From the line with "1984ൽ ഡൽഹിയും 2002ൽ ഗുജറാത്തും നേരിട്ട" to the final line, print the records exactly as they are.

*** Data for processing Section Begins ***

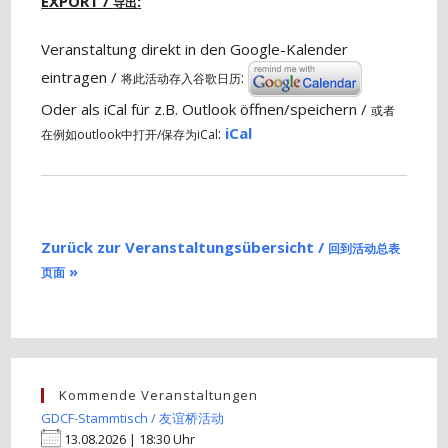
EXPORT /
:
导出
Veranstaltung direkt in den Google-Kalender
eintragen /
:
将此活动存入谷歌日历
Oder als iCal für z.B. Outlook öffnen/speichern /
或者
:
iCal
在例如outlook中打开/保存为iCal
Zurück zur Veranstaltungsübersicht /
回到活动总表
»
页面
Kommende Veranstaltungen
GDCF-Stammtisch / 友谊桥活动
13.08.2026 | 18:30 Uhr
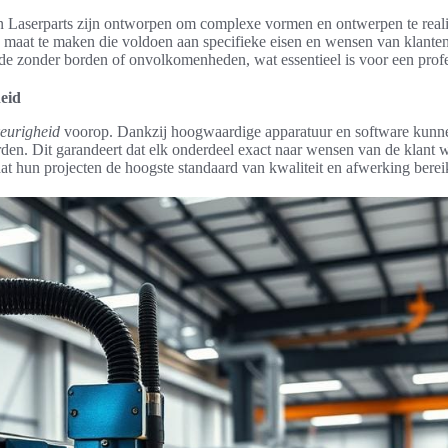
 Laserparts zijn ontworpen om complexe vormen en ontwerpen te reali
maat te maken die voldoen aan specifieke eisen en wensen van klanten
de zonder borden of onvolkomenheden, wat essentieel is voor een profes
eid
eurigheid
voorop. Dankzij hoogwaardige apparatuur en software kunn
den. Dit garandeert dat elk onderdeel exact naar wensen van de klant 
t hun projecten de hoogste standaard van kwaliteit en afwerking berei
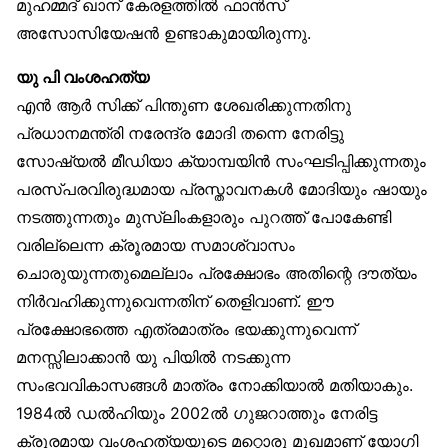
മുഹമ്മദ് ഖാന് കേരളത്തിൽ ഫാൻസ്
അസോസിയേഷൻ ഉണ്ടാകുമായിരുന്നു.
യു പി വംശഹത്യ
എൻ ആർ സിക്ക് പിന്തുണ ശേഖരിക്കുന്നതിനു
പ്രധാനമന്ത്രി നരേന്ദ്ര മോദി തന്നെ നേരിട്ടു
സോഷ്യൽ മീഡിയാ ക്യാമ്പയിൻ സംഘടിപ്പിക്കുന്നതും
പരസ്പരവിരുദ്ധമായ പ്രസ്താവനകൾ മോദിയും ഷായും
നടത്തുന്നതും മുസ്‌ലിംകളാരും പുറത്ത് പോകേണ്ടി
വരില്ലെന്ന ക്രൂരമായ സമാശ്വാസം
ചൊരുയുന്നതുമെല്ലാം പ്രക്ഷോഭം അതിന്റെ ദൗത്യം
നിർവഹിക്കുന്നുവെന്നതിന് തെളിവാണ്. ഈ
പ്രക്ഷോഭത്തെ എത്രമാത്രം ഭയക്കുന്നുവെന്ന്
മനസ്സിലാക്കാൻ യു പിയിൽ നടക്കുന്ന
സംഭവവികാസങ്ങൾ മാത്രം നോക്കിയാൽ മതിയാകും.
1984ൽ ഡൽഹിയും 2002ൽ ഗുജറാത്തും നേരിട്ട
ക്രൂരമായ വംശഹത്യയുടെ മറ്റൊരു മുഖമാണ് യോഗി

*** Data for processing Section Ends ***

__Answer for this exercise__
1984ൽ ഡൽഹിയും 2002ൽ ഗുജറാത്തും നേരിട്ട
ക്രൂരമായ വംശഹത്യയുടെ മറ്റൊരു മുഖമാണ് യോഗി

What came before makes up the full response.